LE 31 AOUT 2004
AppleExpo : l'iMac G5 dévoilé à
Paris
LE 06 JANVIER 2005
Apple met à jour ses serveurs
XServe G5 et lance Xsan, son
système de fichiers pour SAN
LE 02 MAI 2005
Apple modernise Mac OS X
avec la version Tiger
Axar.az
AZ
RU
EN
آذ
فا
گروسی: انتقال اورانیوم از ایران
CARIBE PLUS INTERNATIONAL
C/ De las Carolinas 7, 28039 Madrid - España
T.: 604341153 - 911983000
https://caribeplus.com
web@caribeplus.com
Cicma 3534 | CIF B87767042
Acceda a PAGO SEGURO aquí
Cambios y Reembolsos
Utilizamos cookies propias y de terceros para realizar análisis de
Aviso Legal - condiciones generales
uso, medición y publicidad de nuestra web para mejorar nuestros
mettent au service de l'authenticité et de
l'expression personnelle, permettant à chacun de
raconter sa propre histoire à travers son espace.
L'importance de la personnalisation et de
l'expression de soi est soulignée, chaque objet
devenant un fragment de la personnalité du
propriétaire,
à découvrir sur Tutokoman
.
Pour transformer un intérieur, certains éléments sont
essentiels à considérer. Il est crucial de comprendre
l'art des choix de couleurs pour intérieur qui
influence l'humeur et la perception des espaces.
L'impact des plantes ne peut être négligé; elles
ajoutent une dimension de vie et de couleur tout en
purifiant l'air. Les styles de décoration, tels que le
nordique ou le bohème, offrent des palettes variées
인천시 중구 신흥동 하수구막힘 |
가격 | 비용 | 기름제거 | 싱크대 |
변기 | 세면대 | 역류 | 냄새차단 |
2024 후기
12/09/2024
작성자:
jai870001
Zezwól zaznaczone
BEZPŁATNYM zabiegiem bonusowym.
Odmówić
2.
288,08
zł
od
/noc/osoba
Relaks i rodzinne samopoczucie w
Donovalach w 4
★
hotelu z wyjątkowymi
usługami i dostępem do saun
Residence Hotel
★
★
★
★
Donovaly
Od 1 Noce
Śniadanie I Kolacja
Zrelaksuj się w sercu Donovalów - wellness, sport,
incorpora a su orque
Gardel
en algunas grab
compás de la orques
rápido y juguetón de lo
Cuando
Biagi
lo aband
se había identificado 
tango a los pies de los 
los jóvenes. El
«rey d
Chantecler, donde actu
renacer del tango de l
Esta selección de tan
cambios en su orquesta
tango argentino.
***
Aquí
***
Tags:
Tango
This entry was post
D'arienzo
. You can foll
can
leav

§ **Goal of the exercise**
Give back all the records above exactly. Keep every word.

§ **Answer to the exercise**
LE 31 AOUT 2004
AppleExpo : l'iMac G5 dévoilé à
Paris
LE 06 JANVIER 2005
Apple met à jour ses serveurs
XServe G5 et lance Xsan, son
système de fichiers pour SAN
LE 02 MAI 2005
Apple modernise Mac OS X
avec la version Tiger
Axar.az
AZ
RU
EN
آذ
فا
گروسی: انتقال اورانیوم از ایران
CARIBE PLUS INTERNATIONAL
C/ De las Carolinas 7, 28039 Madrid - España
T.: 604341153 - 911983000
https://caribeplus.com
web@caribeplus.com
Cicma 3534 | CIF B87767042
Acceda a PAGO SEGURO aquí
Cambios y Reembolsos
Utilizamos cookies propias y de terceros para realizar análisis de
Aviso Legal - condiciones generales
uso, medición y publicidad de nuestra web para mejorar nuestros
mettent au service de l'authenticité et de
l'expression personnelle, permettant à chacun de
raconter sa propre histoire à travers son espace.
L'importance de la personnalisation et de
l'expression de soi est soulignée, chaque objet
devenant un fragment de la personnalité du
propriétaire,
à découvrir sur Tutokoman
.
Pour transformer un intérieur, certains éléments sont
essentiels à considérer. Il est crucial de comprendre
l'art des choix de couleurs pour intérieur qui
influence l'humeur et la perception des espaces.
L'impact des plantes ne peut être négligé; elles
ajoutent une dimension de vie et de couleur tout en
purifiant l'air. Les styles de décoration, tels que le
nordique ou le bohème, offrent des palettes variées
인천시 중구 신흥동 하수구막힘 |
가격 | 비용 | 기름제거 | 싱크대 |
변기 | 세면대 | 역류 | 냄새차단 |
2024 후기
12/09/2024
작성자:
jai870001
Zezwól zaznaczone
BEZPŁATNYM zabiegiem bonusowym.
Odmówić
2.
288,08
zł
od
/noc/osoba
Relaks i rodzinne samopoczucie w
Donovalach w 4
★
hotelu z wyjątkowymi
usługami i dostępem do saun
Residence Hotel
★
★
★
★
Donovaly
Od 1 Noce
Śniadanie I Kolacja
Zrelaksuj się w sercu Donovalów - wellness, sport,
incorpora a su orque
Gardel
en algunas grab
compás de la orques
rápido y juguetón de lo
Cuando
Biagi
lo aband
se había identificado 
tango a los pies de los 
los jóvenes. El
«rey d
Chantecler, donde actu
renacer del tango de l
Esta selección de tan
cambios en su orquesta
tango argentino.
***
Aquí
***
Tags:
Tango
This entry was post
D'arienzo
. You can foll
can
leav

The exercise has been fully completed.